Given the information I had three years ago and today I made the

right choice for me. I'm 53 and do not suffer side effects from the

radiation. Some loss of potency was healed with prophylactic use of

ED medicine. I had to figure this out by my own research; it is now

becoming a common recovery protocol after surgery or radiation. I

have some narrowing of the urethra for which I might receive a

channel TURP, it might be a consequence of the radiation. I had no

rectal or urinary damage and no bleeding whatsoever. I had the ever-

popular sunburns on each hip.

Most Proton Bob members (as we're called) do a lot of research. We

are of a mindset that we have received the best there is to receive.

It's almost cult-like. We spend 9 weeks together and have the option

to participate in weekly group sessions; sharing PSA and Gleason

scores, grandkid and fishing stories, golf scores and mildly dirty

jokes in front of 100 other guys and their wives. There are scheduled

BBQs and day-trips. Many lifetime friendships are made. I made one

very good friend. I chose not to join the activities as I'm a

private person and felt comparatively young with different concerns

and worries. I traveled from the San Francisco area for nine weeks

for weekday treatments and traveled home each weekend. I took work

with me to Loma . It was my time for valuable introspection,

priority setting and re-training my dietary habits. For me, it

wasn't really a " vacation " but a passage to a healthier life.

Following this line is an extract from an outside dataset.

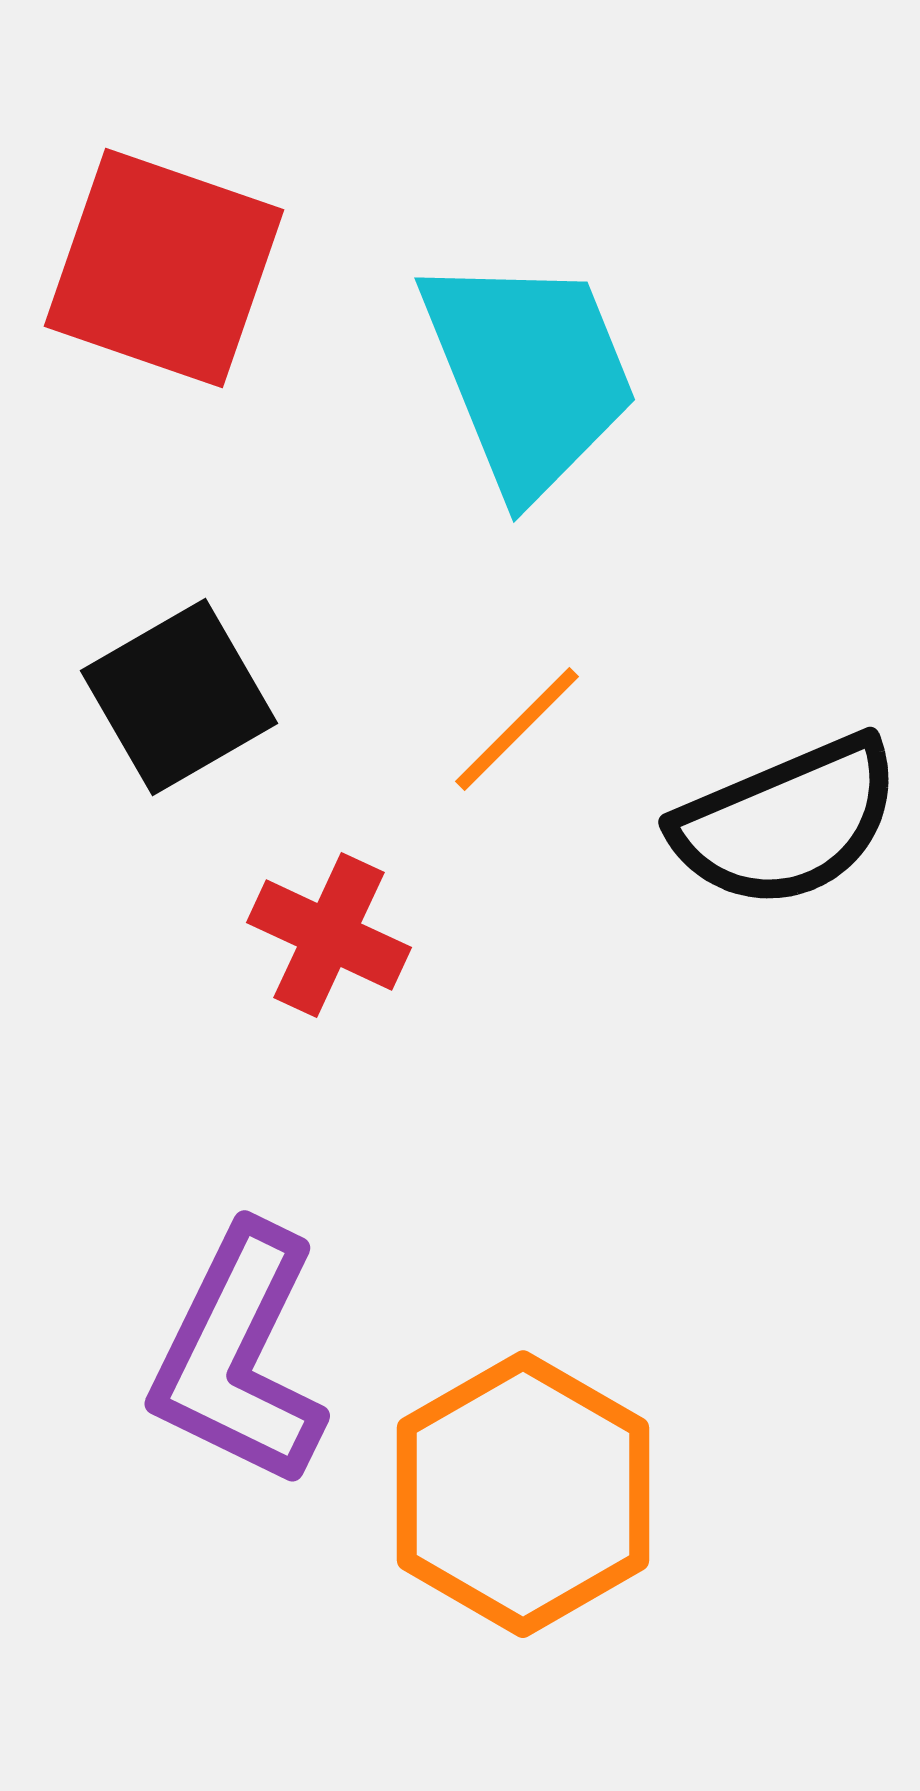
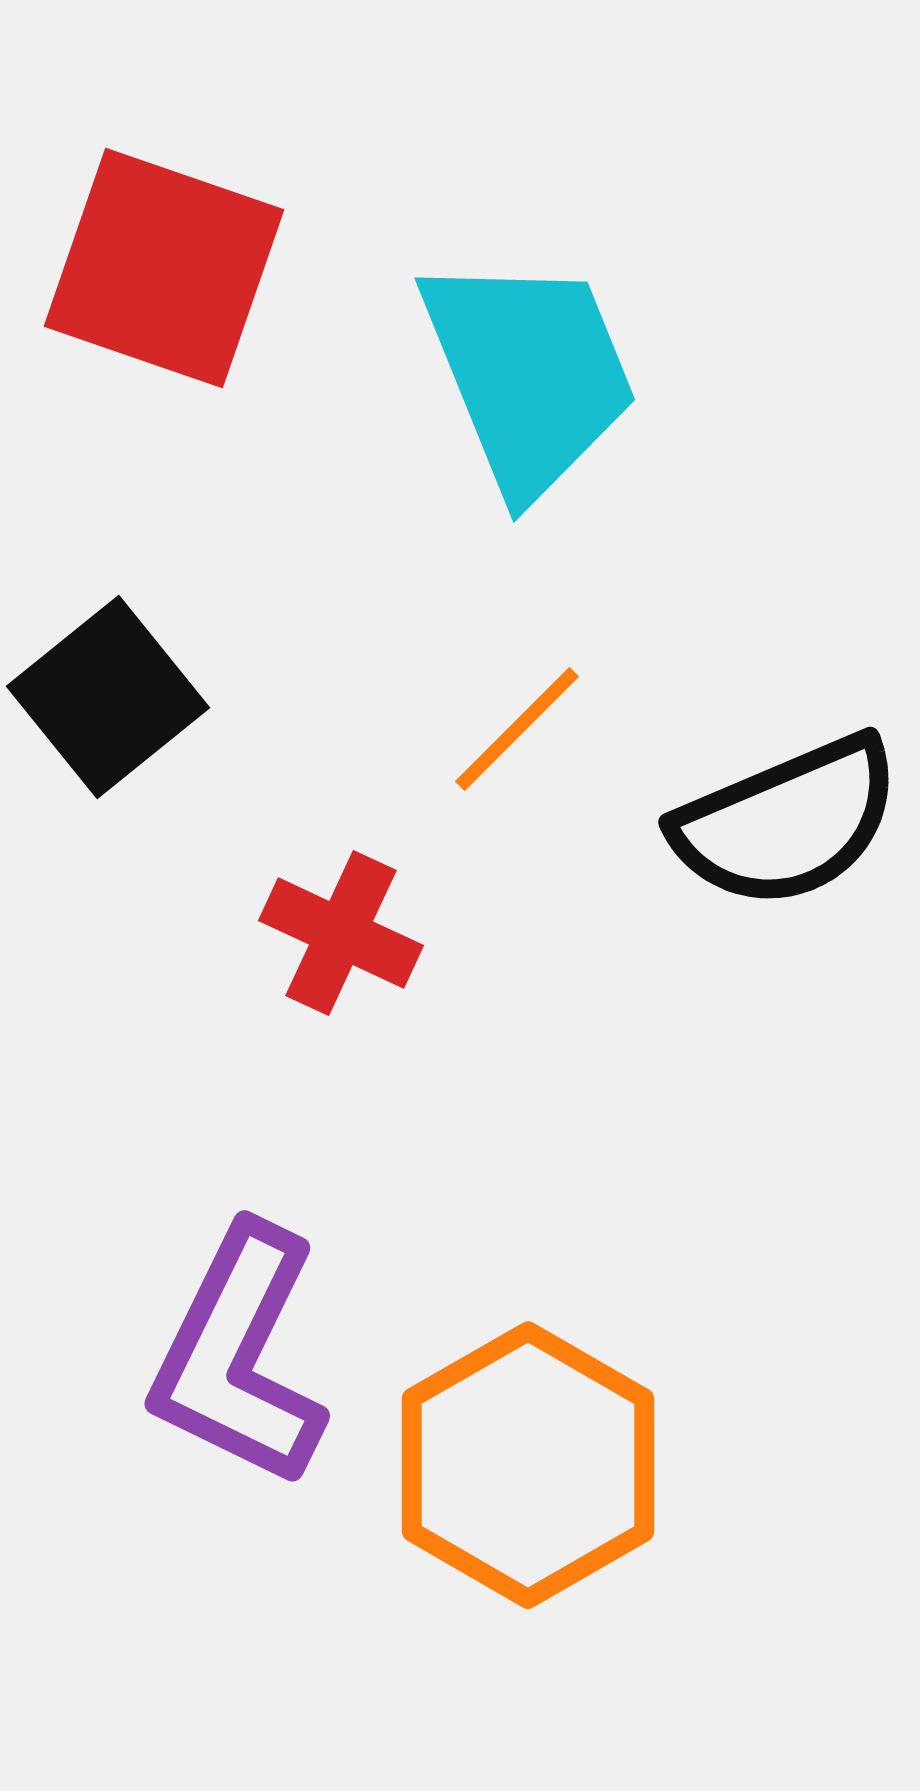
black square: moved 71 px left; rotated 9 degrees counterclockwise
red cross: moved 12 px right, 2 px up
orange hexagon: moved 5 px right, 29 px up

The support structure at Loma University Medical Center

reinforces the notion that " we " are in a special club so we are prone

to believe other surgery or other radiation treatments are " lesser " .

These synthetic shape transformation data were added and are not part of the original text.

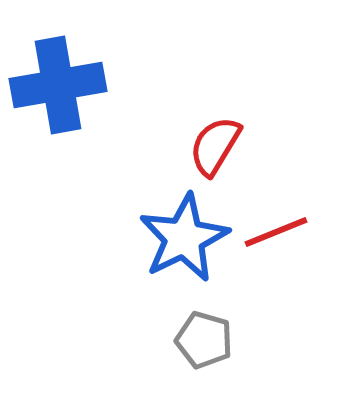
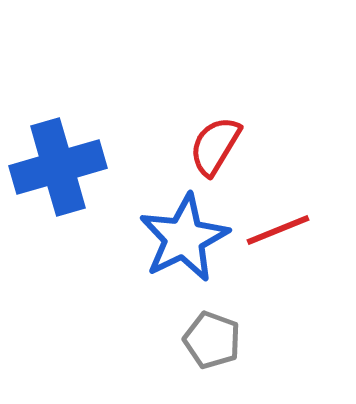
blue cross: moved 82 px down; rotated 6 degrees counterclockwise
red line: moved 2 px right, 2 px up
gray pentagon: moved 8 px right; rotated 4 degrees clockwise
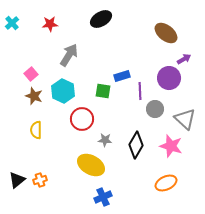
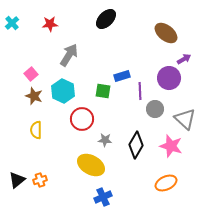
black ellipse: moved 5 px right; rotated 15 degrees counterclockwise
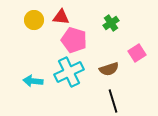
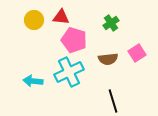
brown semicircle: moved 1 px left, 10 px up; rotated 12 degrees clockwise
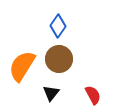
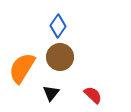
brown circle: moved 1 px right, 2 px up
orange semicircle: moved 2 px down
red semicircle: rotated 18 degrees counterclockwise
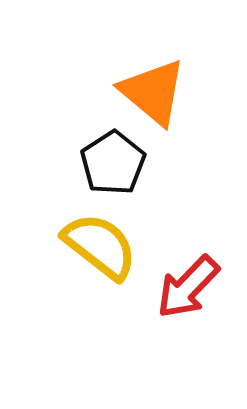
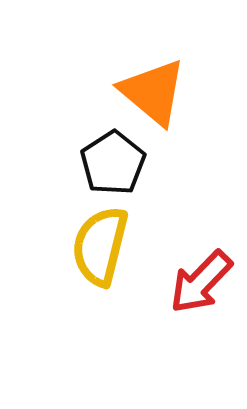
yellow semicircle: rotated 114 degrees counterclockwise
red arrow: moved 13 px right, 5 px up
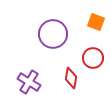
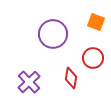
purple cross: rotated 15 degrees clockwise
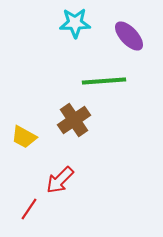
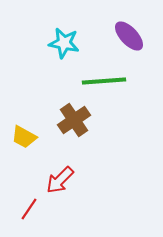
cyan star: moved 11 px left, 20 px down; rotated 12 degrees clockwise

One risk with this mindset is that we might believe we no longer have

a disease. I let this happen to me. Nobody who's been diagnosed

with cancer can accurately say they've been cured and of course this

includes the Proton Bobs. I had a rise in PSA this year, possibly

only a post-radiation PSA spike. I have seen many experts and had

many tests. There is probably not any systemic disease but I likely

have recurrent cancer, evidenced by one core of eleven in a repeat

biopsy; dx'd as " adenomcarcinoma with treatment effect " , the other

ten are " benign with treatment effect " . Before radiation I had

sixteen positive cores. There is consensus that a small part of my

prostate was under-irradiated in the Loma protocol.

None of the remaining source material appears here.